Many real estate brokerage firms operate as small businesses, with administrative staff on the payroll and in markets where real estate activity is suspended. A provision in the stimulus package will allow small businesses with fewer than 500 employees – including real estate brokerages – to defer payroll taxes so they can continue to employ individuals during the health crisis and be eligible for loans.

Businesses can delay paying payroll taxes for 2020 and pay those taxes over the next two years, according to Kaeding.

These brokerages are eligible for the Small Business Administration’s Salary Protection Program and Economic Disaster Loan, according to a NAR source. Businesses can apply for loans covering payroll, rent, mortgage interest and utilities until June 30, 2020, with loan amounts depending on salary expenses, up to a total of $ 10 million.

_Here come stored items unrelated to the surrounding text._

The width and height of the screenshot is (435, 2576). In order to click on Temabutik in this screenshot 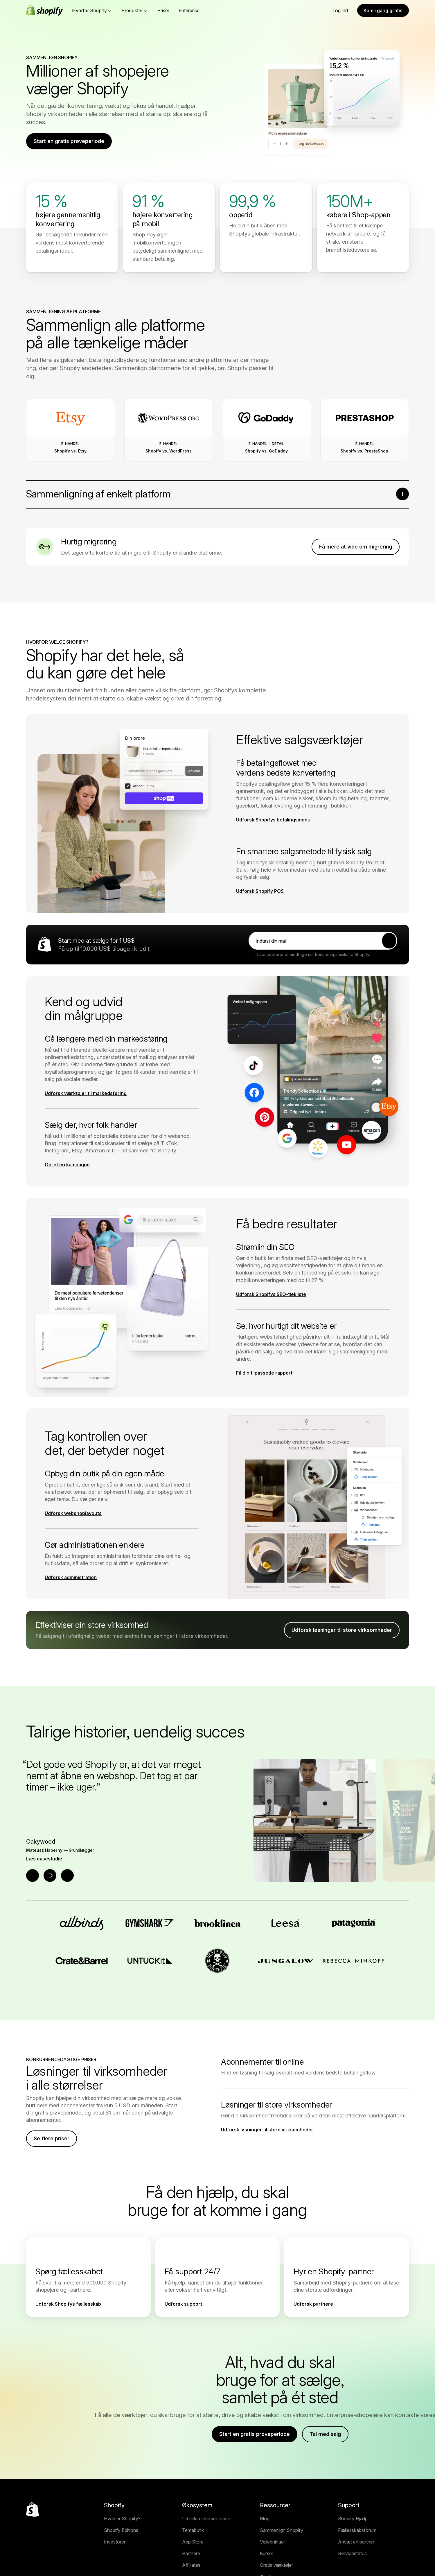, I will do `click(193, 2530)`.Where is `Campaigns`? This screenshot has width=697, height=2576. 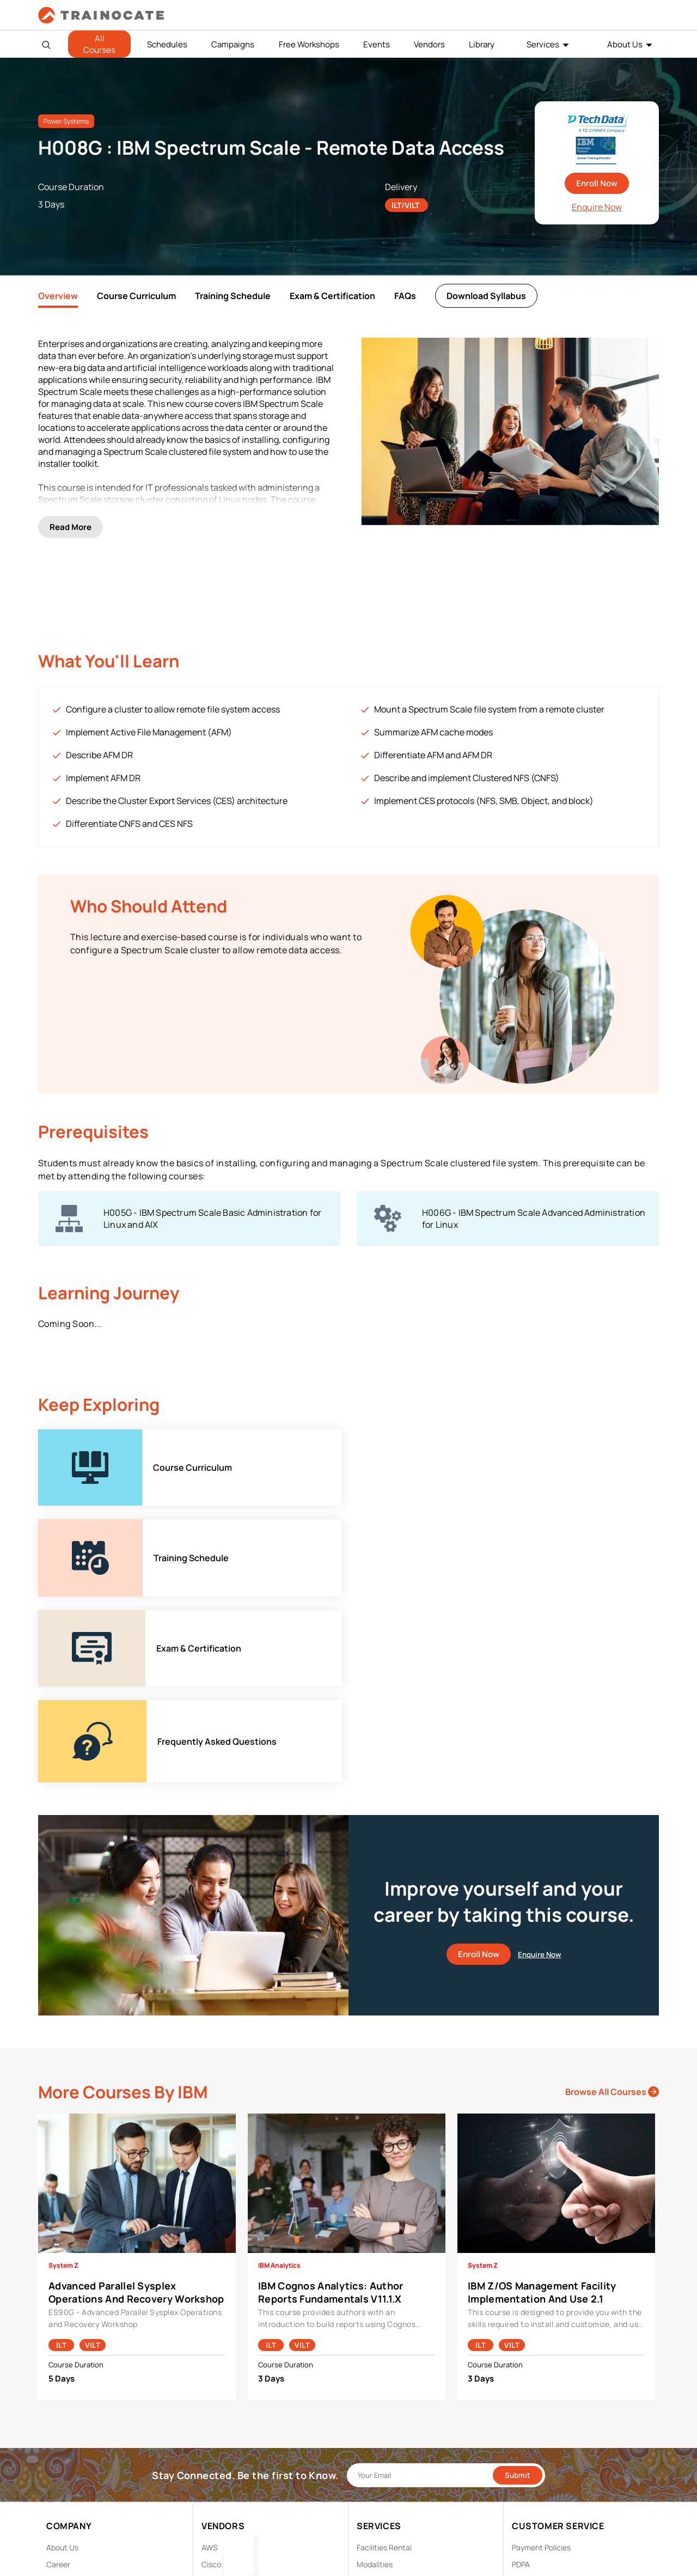
Campaigns is located at coordinates (232, 44).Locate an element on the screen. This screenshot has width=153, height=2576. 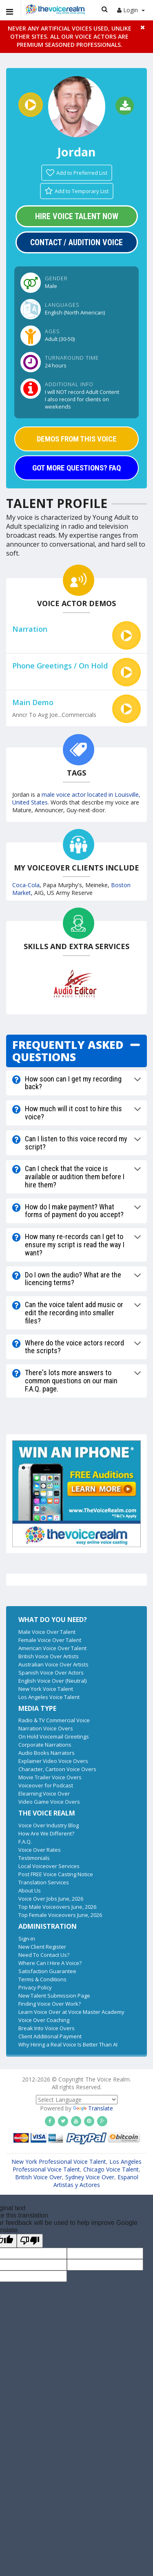
Need To Contact Us? is located at coordinates (43, 1954).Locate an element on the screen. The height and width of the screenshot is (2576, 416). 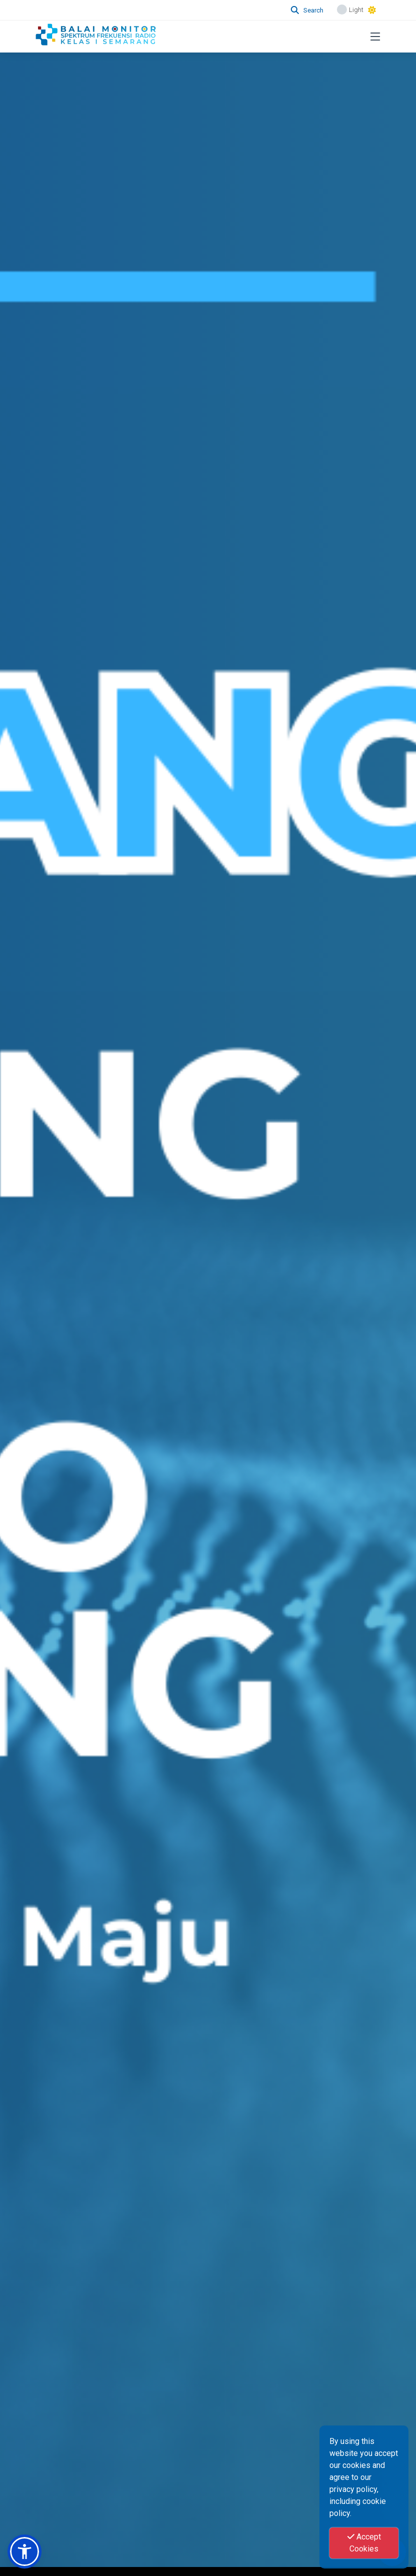
[button] is located at coordinates (24, 2551).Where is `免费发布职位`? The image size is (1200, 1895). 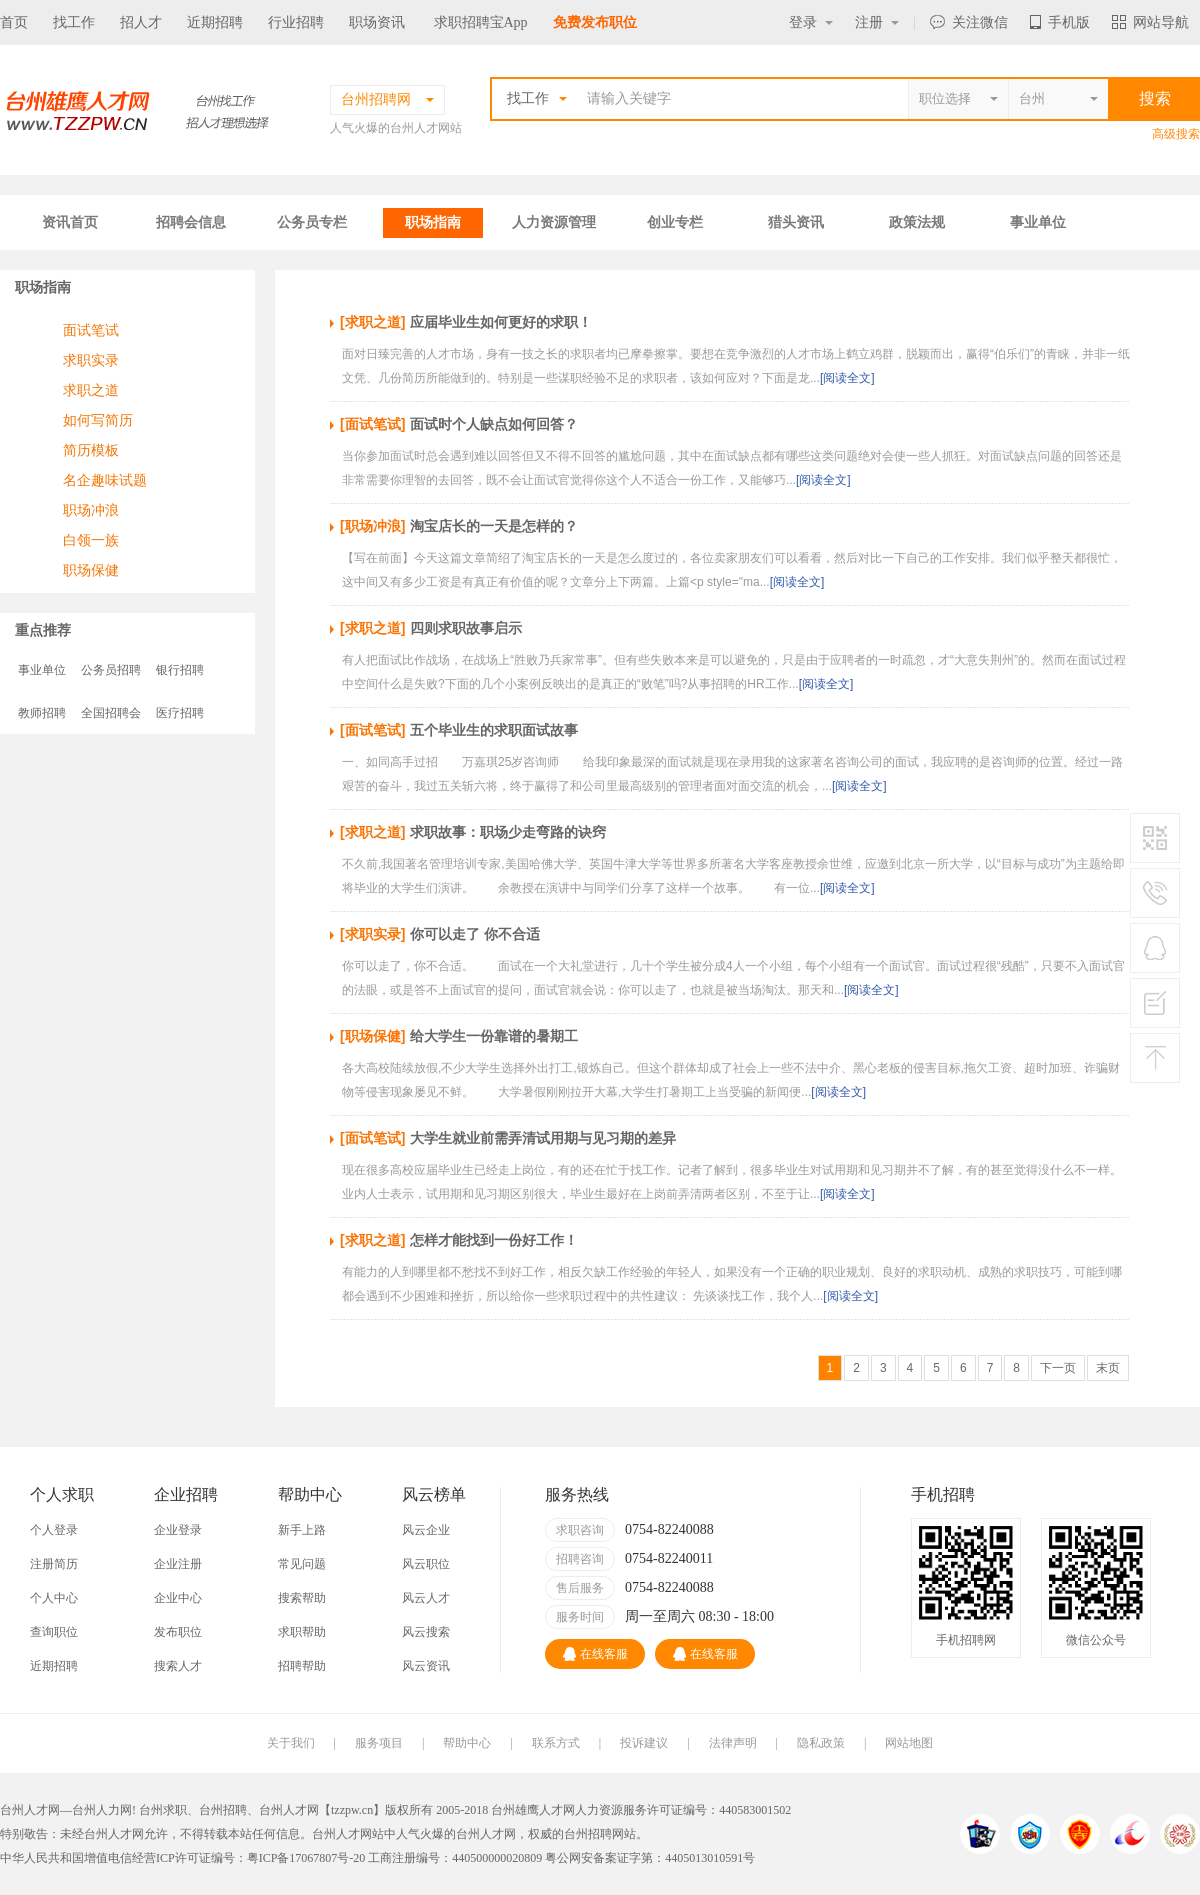 免费发布职位 is located at coordinates (595, 22).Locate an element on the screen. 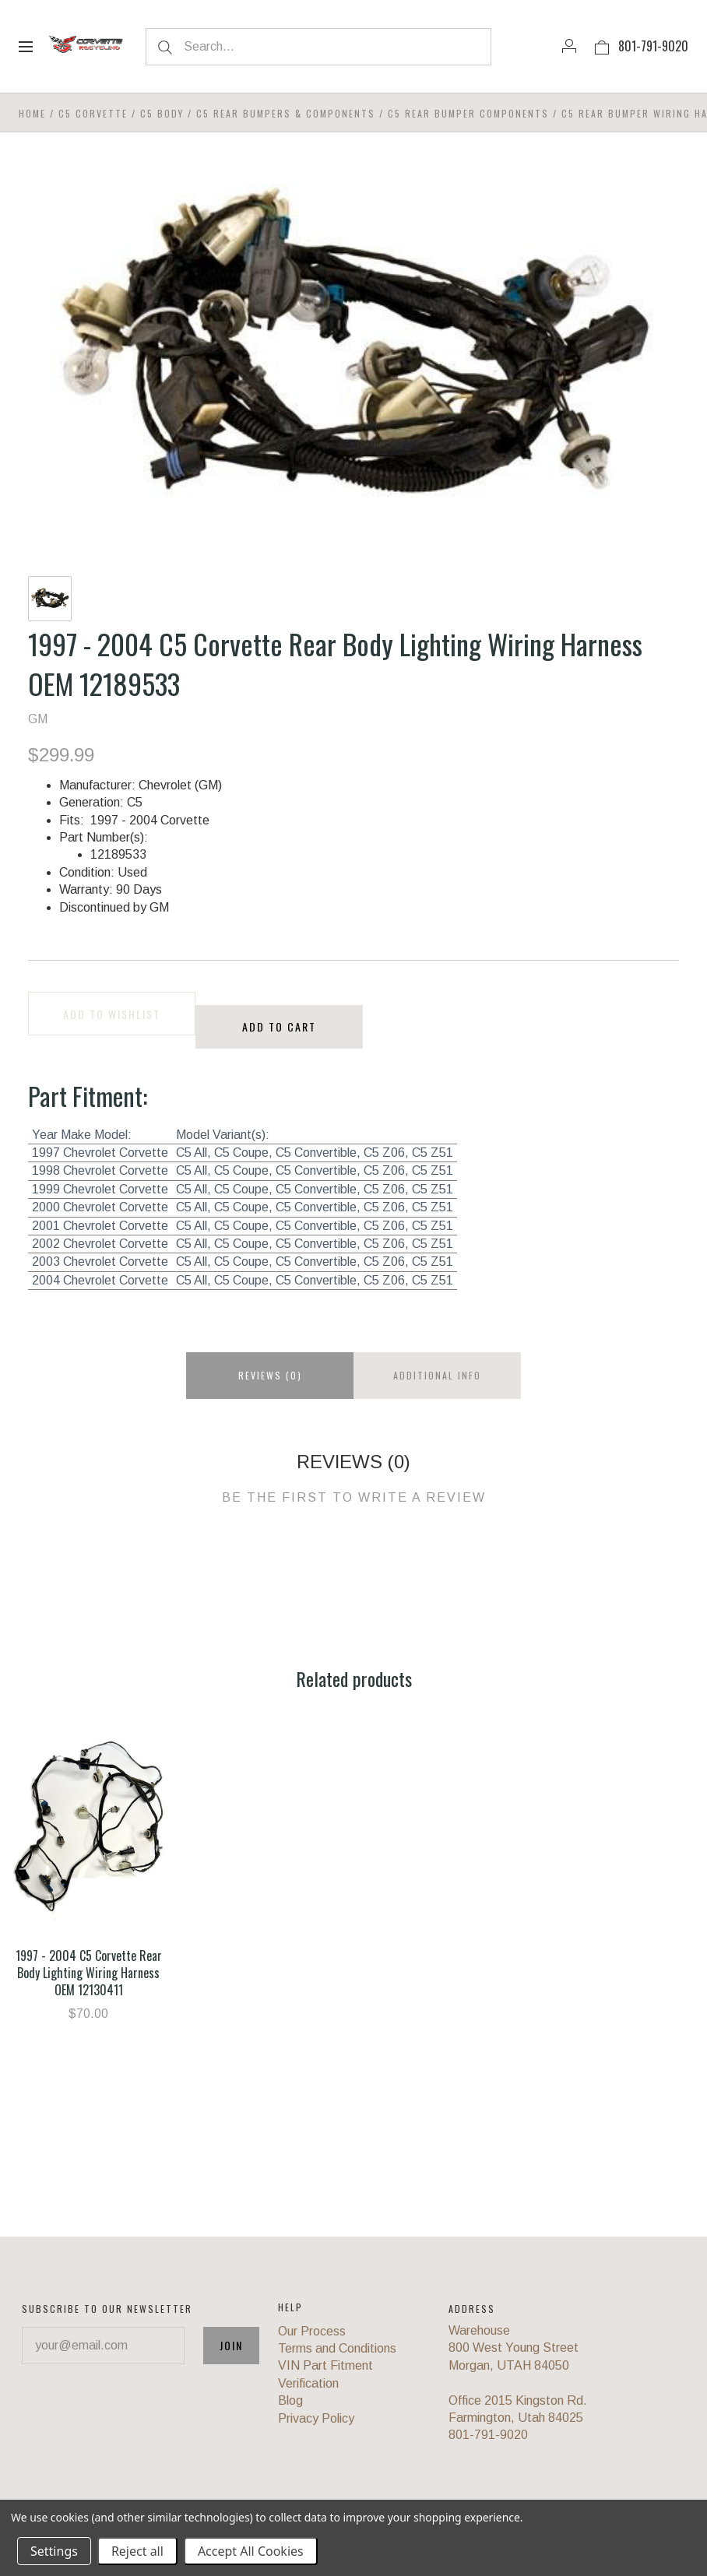 This screenshot has width=707, height=2576. Settings is located at coordinates (54, 2551).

The loans are also available for self-employed workers and independent contractors. A portion of the loan, depending on the amount of the payroll, is eligible for a discount. Compensation for commissioned employees is included in this calculation.

Amanda Ballantyne, executive director of the Main Street Alliance, a coalition of small business owners, praised aspects of the bill, but criticized it for not going far enough.

“The best way to support the economy during this crisis is to make sure workers receive paychecks and keep small businesses solvent,” Ballantyne said. “We hear every day from small business owners who were forced to lay off employees and were waiting to know what support was coming to them – and whether they would get a lifeline or if they had to shut down their doors for good. And for them, this package needs items, but in the wrong order.

Will the bill have an impact on the housing market?

Many players in the industry are either in markets where homes are still bought and sold, or look to the future of the industry when the pandemic passes, regardless of the time. Redfin chief economist Taylor Marr believes the bill puts homeowners in a better position to weather the storm than they were in the last recession.

“During the 2008 recession, many Americans had little or no equity in their homes and could not afford to pay their mortgages, causing a flood of supply in the housing market as people were forced to ‘abandon their home,’ Marr said. “This influx of supply, coupled with sluggish demand, has caused house prices to drop dramatically.”

“In contrast, home equity is now at an all time high, the housing market has started the year strong, and homeowners have much higher credit scores than ever before, which means they are less likely to default, ”added Marr. “In addition, the government has instituted a moratorium on foreclosures and is considering a stimulus package that could help homeowners cover their mortgages.”

The bill has yet to be passed by the United States House of Representatives and signed by President Donald Trump.